A few days afterward the city was in mourning; Colonel Pierce M. Butler, the brave commander of the South Carolina regiment, had fallen on the field of Churubusco.
Now, I cannot explain, even to myself, what relation had been disturbed by this event, but I know that from this time I began to collect, vaguely at first, the incidents of my whole former life; so that, when my father sent for me at the summer vacation, I had entirely recovered my lost memory. I even knew everything that had happened in the recent interval, so that my consciousness held an uninterrupted chain of all past events of importance. And now I realized with wonder one of the marvellous compensations of nature. My brain reproduced form, size, colour--any quality of a material thing seen in the hiatus, so vividly that the actual object seemed present to my senses, while I could feel dimly, what I now know more thoroughly, that my memory during the interval had operated weakly, if at all, on matters speculative, so called--questions of doubtful import, questions of a kind upon which there might well be more than one opinion, being as nothing to my mind. Although I have truly said that I cannot explain how it was that my mind began its recovery, yet I cannot reason away the belief that the first step was an act of sensitive pride--the realization that it made some difference to me whether the New Hampshire regiment or the Palmetto regiment acquired the greater glory.
My father continued to send me each winter to Charleston, and my summers were spent at home. By the time I was fifteen he became dissatisfied with my progress, and decided that I should return to the South for the winter of 1853-4. and that if there should be no recurrence of my mental peculiarity he would thereafter put me in the hands of a private tutor who should prepare me for college.
For fully five years I had had no lapse of memory and my health was sound. At the school I took delight in athletic sports, and gained a reputation among the Charleston boys for being an expert especially in climbing. My studies, while not neglected, were, nevertheless, considered by me as secondary matters; I suppose that the anxiety shown by my father for my health influenced me somewhat; moreover, I had a natural bent toward bodily rather than mental exercise.

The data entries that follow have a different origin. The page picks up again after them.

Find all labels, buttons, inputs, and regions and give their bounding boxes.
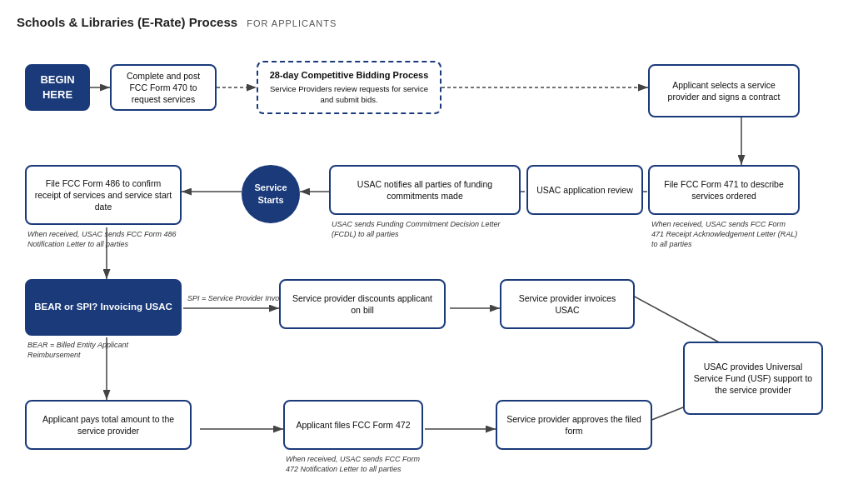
form471-box: File FCC Form 471 to describe services o… xyxy=(648,165,800,215)
bidding-box: 28-day Competitive Bidding Process Servi… xyxy=(257,61,441,114)
applicant-pays-box: Applicant pays total amount to the servi… xyxy=(25,400,192,450)
usac-review-box: USAC application review xyxy=(526,165,643,215)
form486-box: File FCC Form 486 to confirm receipt of … xyxy=(25,165,182,225)
bear-note: BEAR = Billed Entity Applicant Reimburse… xyxy=(27,340,182,360)
form472-box: Applicant files FCC Form 472 xyxy=(283,400,423,450)
form486-note: When received, USAC sends FCC Form 486 N… xyxy=(27,229,182,249)
page-title: Schools & Libraries (E-Rate) Process FOR… xyxy=(17,15,836,29)
discounts-box: Service provider discounts applicant on … xyxy=(279,279,446,329)
usac-notify-note: USAC sends Funding Commitment Decision L… xyxy=(332,219,519,239)
sp-invoices-box: Service provider invoices USAC xyxy=(500,279,635,329)
usac-usf-box: USAC provides Universal Service Fund (US… xyxy=(683,342,823,415)
service-starts-circle: Service Starts xyxy=(242,165,300,223)
form470-box: Complete and post FCC Form 470 to reques… xyxy=(110,64,217,111)
form471-note: When received, USAC sends FCC Form 471 R… xyxy=(651,219,800,249)
applicant-select-box: Applicant selects a service provider and… xyxy=(648,64,800,117)
svg-text:SPI = Service Provider Invoice: SPI = Service Provider Invoice xyxy=(187,294,289,302)
bear-spi-box: BEAR or SPI? Invoicing USAC xyxy=(25,279,182,336)
usac-notify-box: USAC notifies all parties of funding com… xyxy=(329,165,521,215)
form472-note: When received, USAC sends FCC Form 472 N… xyxy=(286,454,423,474)
begin-here-box: BEGIN HERE xyxy=(25,64,90,111)
sp-approves-box: Service provider approves the filed form xyxy=(496,400,652,450)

The feature most attractive to me in school work was the debating class. As a sort of ex-officio president of this club, was one of our tutors, whom none of the boys seemed greatly to like. He was called Professor Khayme--pronounced Ki-me. Sometimes the principal addressed him as Doctor. He certainly was a very learned and intelligent man; for although the boys had him in dislike, there were yet many evidences of the respect he commanded from better judges than schoolboys. He seemed, at various times, of different ages. He might be anywhere between thirty and fifty. He was small of stature, being not more than five feet tall, and was exceedingly quick and energetic in his movements, while his countenance and attitude, no matter what was going on, expressed always complete self-control, if not indifference. He was dark--almost as dark as an Indian. His face was narrow, but the breadth and height of his forehead were almost a deformity. He had no beard, and yet I feel sure that he never used a razor. I rarely saw him off duty without a peculiar black pipe in his mouth, which he smoked in an unusual way, emitting the smoke at very long intervals. It was a standing jest with my irreverent schoolmates that "Old Ky" owed his fine, rich colour to smoking through his skin. Ingram Hall said that the carved Hindoo idol which decorated the professor's pipe was the very image of "Old Ky" himself.

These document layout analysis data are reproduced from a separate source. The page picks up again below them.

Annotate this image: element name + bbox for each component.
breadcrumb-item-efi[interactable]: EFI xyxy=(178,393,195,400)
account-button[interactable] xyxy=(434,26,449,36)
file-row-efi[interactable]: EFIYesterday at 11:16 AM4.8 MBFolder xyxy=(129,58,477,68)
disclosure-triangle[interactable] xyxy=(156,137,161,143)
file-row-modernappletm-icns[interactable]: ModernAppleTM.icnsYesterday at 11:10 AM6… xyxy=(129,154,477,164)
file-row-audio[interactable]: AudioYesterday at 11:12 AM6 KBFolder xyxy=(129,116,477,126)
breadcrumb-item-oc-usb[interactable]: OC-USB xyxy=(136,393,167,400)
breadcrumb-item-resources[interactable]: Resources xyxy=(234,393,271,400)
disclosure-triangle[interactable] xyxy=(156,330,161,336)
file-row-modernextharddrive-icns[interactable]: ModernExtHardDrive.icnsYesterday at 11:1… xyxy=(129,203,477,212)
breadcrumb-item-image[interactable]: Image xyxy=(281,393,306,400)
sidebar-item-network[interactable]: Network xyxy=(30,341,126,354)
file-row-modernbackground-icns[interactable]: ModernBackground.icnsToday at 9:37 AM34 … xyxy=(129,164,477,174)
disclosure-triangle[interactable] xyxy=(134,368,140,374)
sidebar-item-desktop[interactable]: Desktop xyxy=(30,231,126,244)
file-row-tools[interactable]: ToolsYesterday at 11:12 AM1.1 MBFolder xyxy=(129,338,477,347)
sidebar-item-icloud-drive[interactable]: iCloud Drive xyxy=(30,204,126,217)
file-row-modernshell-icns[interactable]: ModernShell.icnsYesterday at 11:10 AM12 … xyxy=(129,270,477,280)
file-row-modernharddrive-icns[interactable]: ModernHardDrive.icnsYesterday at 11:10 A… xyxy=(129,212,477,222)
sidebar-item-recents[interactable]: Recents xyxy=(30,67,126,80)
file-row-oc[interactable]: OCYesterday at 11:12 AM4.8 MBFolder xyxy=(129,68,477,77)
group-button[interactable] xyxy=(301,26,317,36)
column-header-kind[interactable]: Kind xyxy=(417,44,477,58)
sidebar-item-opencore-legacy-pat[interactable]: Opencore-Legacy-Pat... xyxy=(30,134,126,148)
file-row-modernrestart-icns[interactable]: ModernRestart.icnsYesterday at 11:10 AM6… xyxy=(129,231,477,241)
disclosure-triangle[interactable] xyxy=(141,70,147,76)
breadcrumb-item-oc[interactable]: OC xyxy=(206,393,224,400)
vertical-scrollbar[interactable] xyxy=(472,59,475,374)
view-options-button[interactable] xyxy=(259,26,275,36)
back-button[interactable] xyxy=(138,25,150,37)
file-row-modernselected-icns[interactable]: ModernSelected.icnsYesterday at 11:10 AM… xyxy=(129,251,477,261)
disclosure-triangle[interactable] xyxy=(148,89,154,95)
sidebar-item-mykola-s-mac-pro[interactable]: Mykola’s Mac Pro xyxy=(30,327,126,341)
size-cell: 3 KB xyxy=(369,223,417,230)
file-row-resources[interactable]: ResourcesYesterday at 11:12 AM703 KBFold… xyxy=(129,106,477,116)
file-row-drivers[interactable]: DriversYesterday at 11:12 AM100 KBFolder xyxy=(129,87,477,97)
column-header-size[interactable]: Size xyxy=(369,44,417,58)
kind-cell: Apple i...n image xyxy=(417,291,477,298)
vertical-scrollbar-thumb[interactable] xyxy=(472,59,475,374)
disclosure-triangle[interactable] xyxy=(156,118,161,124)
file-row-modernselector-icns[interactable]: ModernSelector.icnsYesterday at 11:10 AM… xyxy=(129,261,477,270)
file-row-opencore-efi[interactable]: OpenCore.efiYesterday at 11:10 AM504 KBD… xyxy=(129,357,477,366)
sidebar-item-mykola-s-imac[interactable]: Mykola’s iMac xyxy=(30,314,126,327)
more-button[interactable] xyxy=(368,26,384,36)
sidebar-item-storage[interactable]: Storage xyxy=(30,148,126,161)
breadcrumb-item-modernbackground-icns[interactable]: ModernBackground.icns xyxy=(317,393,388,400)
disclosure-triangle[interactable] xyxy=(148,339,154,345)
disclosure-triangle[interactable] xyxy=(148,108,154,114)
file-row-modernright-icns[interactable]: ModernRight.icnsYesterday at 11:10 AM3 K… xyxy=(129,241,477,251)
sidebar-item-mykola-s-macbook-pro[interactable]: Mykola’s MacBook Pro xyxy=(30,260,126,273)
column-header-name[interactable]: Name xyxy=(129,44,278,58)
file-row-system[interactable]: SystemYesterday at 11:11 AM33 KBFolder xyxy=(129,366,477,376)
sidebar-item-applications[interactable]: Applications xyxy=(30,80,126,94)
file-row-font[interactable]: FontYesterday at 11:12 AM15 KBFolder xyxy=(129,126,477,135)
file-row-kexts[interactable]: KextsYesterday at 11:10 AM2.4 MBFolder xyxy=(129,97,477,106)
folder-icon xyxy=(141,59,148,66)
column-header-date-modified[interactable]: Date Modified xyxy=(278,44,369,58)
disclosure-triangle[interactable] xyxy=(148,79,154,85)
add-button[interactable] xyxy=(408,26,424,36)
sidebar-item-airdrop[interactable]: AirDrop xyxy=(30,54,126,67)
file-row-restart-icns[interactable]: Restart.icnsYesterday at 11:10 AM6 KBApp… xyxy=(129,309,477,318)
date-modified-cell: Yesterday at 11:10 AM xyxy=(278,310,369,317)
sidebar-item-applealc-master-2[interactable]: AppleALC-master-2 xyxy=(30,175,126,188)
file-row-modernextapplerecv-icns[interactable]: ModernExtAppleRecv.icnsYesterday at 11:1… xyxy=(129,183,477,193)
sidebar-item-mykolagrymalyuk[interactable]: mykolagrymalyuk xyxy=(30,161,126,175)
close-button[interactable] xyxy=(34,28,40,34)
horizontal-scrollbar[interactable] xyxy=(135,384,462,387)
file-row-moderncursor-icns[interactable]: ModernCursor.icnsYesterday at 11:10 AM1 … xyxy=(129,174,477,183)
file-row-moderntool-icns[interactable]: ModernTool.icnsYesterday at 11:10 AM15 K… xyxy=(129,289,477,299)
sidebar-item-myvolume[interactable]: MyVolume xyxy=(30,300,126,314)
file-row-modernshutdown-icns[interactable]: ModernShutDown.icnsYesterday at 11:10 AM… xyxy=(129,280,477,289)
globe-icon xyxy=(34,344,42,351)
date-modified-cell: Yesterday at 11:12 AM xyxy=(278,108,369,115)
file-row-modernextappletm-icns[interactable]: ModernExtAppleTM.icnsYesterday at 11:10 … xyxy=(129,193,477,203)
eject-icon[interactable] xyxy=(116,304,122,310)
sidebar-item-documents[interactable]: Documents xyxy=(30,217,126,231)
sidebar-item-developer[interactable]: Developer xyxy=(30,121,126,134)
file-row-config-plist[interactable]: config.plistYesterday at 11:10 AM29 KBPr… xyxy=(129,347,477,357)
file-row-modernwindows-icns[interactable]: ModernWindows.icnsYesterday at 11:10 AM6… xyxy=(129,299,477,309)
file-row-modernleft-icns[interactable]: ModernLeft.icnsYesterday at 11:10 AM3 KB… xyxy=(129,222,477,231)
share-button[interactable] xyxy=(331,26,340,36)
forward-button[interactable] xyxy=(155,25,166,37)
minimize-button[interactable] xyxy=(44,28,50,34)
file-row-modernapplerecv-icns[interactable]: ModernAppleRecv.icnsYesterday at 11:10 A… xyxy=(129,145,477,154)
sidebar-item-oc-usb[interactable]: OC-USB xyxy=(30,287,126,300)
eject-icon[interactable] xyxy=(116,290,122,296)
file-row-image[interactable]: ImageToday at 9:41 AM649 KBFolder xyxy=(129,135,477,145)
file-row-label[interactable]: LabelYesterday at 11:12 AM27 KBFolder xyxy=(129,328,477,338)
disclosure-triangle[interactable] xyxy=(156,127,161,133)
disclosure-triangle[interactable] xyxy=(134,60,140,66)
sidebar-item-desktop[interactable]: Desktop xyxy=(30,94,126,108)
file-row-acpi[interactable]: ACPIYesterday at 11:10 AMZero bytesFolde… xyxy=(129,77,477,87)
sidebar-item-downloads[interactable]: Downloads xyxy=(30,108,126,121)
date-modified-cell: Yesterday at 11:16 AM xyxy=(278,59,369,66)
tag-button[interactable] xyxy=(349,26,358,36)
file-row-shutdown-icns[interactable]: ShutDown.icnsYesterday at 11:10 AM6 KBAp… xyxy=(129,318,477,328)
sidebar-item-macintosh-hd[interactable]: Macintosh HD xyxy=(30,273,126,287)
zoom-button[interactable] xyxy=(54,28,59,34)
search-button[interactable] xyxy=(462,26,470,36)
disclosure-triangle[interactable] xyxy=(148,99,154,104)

Our debating class sometimes prepared oratorical displays to which were admitted a favoured few of the general public. To my dying day I shall remember one of these occasions. The debate, so celebrated, between the great Carolinian Hayne and our own Webster was the feature of the entertainment. Behind the curtain sat Professor Khayme, prompter and general manager. A boy with mighty lungs and violent gesticulation recited an abridgment of Hayne's speech, beginning:--
"If there be one State in the Union, Mr. President, and I say it not in a boastful spirit, that may challenge comparison with any other for a uniform, zealous, ardent, and uncalculating devotion to the Union, that State is South Carolina."
Great applause followed. These were times of sectional compromise. I also applauded. We were under the falsely quieting influence of Douglas's Kansas-Nebraska Bill. There was effort for harmony between the sections. The majority of thinking people considered true patriotism to concist in patience and charity each to each. Mrs. Beecher Stowe's "Uncle Tom's Cabin" had appeared, but few Southerners had read it or would read it. I also applauded.
Professor Khayme now came forward on the rostrum, and announced that the next part of the programme would be "'Webster's Reply to Hayne,' to be recited"--and here the professor paused--"by Master Jones Berwick."